Die Mädchen des KTV zeigten eine schwungvolle Bänder- und Bodengymnastik und die Männer bewiesen an einem extra für Vorführungs-Zwecke gebauten Gerät ihre Kraft und ihr Können. Einblicke in den Trainingsalltag boten die Handballerinnen der D-Jugend unter der Leitung von Uwe Plack, das Brennball-Team unter der Leitung von Horst Franz, das spontan die Zuschauer zum Mitmachen aufrief, die "Alten Herren" der Volleyball-Abteilung, die bewiesen, dass sie immer noch fit sind, sowie die "Lungensportgruppe" von Elke Albert.

Außerdem zeigte die Sportgruppe "nach Krebs leben" unter der Leitung von Uschi Debus eine Bändergymnastik und die Frauen des Step Aerobic-Kurses brachten mit ihrer Vorführung und der dazu passenden Musik Schwung in die Reihen der Zuschauer, die zum Takt der Musik klatschten. Für besonders gute Stimmung sorgten auch die Frauen der Gymnastikgruppe von Elke Kaufmann, die mit Schrubber, Staubwedel und Schürze das Hausfrauen-Klischee auf die Schippe nahmen.

Samstag Vorführungen, Sonntag Mitmachtag

Einen Hauch von Amerika brachten die "Line Dancers" mit ihrem Tanzstil aus den USA in die Sporthalle der Lahntalschule. Auch hinter dem Begriff "Ropeskipping" vermutete der ein oder andere eine neue Sportart, um beim Auftritt der Gruppe rund um Renate Debus festzustellen, dass es sich dabei um das altbekannte Seilspringen handelt. Die Mädchen hatten diese Sportart allerdings perfektioniert und zeigten den Zuschauern, wie gut sie im Rhythmus der Musik die Seile nutzen, um die verschiedensten Sprünge und Figuren darzustellen.

Hoch hinaus ging es auch bei den Kindergarten- und Grundschulkindern, die bei Elke Albert oder Lars Weigel gelernt haben, verschiedene Figuren auf dem Trampolin zu springen.

Am Sonntag konnten sich die Interessierten bei Mitmachaktionen für ein- bis 100-Jährige selbst davon überzeugen, ob der Verein ein passendes Angebot für sie bereit hält.

Ab 11 Uhr bereiteten sich Fitnessbegeisterte Grenzgänger auf den ersten Anstieg am "Kleeberg" vor: "Das ist der erste und der härteste Anstieg", sagte die Übungsleiterin Hilde Genz mit einem Zwinkern. Um diesen ohne Mühe zu meistern, stärkten die Teilnehmer ihre Bein-, Bauch- und Arm-Muskulatur. Im halbstündigen Wechsel änderte sich das Programm in der Mitte der Halle, sodass sich die Besucher auch über Osteoporose und Sturz-Prophylaxe oder die Bewegung mit Alltagsmaterialien informieren konnten.
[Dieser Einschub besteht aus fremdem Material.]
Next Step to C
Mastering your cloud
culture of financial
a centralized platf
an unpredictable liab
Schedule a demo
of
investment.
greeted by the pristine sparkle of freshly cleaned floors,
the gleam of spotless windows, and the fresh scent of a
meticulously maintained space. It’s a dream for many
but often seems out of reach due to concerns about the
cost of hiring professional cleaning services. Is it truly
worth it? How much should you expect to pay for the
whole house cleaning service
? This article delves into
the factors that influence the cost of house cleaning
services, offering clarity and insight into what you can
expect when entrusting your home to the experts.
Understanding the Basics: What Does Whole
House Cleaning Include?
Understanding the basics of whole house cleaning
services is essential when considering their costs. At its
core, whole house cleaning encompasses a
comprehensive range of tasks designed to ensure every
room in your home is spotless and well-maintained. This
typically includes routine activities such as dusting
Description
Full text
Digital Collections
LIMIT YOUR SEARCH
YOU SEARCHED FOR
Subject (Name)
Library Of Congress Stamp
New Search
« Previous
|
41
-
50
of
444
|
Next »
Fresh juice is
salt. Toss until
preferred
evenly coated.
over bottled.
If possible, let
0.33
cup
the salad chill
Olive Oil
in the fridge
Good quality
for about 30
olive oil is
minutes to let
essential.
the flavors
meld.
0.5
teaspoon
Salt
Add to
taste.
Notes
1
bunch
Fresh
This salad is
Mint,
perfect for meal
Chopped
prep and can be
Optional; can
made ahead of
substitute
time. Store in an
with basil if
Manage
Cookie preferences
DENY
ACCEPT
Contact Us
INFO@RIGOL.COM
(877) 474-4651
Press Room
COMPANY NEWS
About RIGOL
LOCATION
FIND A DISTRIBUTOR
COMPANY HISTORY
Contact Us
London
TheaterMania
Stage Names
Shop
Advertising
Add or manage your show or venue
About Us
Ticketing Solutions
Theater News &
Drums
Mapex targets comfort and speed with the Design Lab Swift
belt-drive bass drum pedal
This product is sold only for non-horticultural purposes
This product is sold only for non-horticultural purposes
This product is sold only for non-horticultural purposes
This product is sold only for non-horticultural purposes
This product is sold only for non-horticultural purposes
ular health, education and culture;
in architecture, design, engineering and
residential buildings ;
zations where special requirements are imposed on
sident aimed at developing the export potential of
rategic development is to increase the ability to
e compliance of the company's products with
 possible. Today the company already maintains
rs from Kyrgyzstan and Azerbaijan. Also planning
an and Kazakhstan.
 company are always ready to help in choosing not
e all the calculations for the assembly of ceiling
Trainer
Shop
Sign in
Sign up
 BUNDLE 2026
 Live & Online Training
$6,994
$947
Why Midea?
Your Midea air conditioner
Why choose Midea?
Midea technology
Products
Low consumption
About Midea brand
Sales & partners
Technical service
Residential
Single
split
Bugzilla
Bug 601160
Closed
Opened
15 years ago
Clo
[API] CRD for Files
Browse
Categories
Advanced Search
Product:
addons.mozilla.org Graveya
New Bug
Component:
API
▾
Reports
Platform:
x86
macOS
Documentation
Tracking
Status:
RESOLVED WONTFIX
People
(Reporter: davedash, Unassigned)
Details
Einen weiteren Programmschwerpunkt bildete die Bewegung zur Musik. Wer sich eher für Ballsportarten interessierte, konnte sich beim Tischtennis, Hallen-Hockey oder Indoor-Baseball vergnügen. "Mit der Indoor-Baseballanlage wollten wir Besuchern etwas Besonderes bieten. Sie wurde vom Sportmobil der Sportjugend Hessen mitgebracht, mit dem wir unser Angebot insbesondere für unsere kleinen Gäste erweitern wollten", erklärte die Sportwartin des Vereins, Cäcilie Müller.

Bis 17 Uhr hatten die Besucher Zeit, sich zu informieren oder teilzunehmen. Besonders fleißige, die auf ihrer Laufkarte sechs Stempel gesammelt hatten, durften diese anschließend gegen eine Vereinskaffeetasse oder Süßigkeiten eintauschen.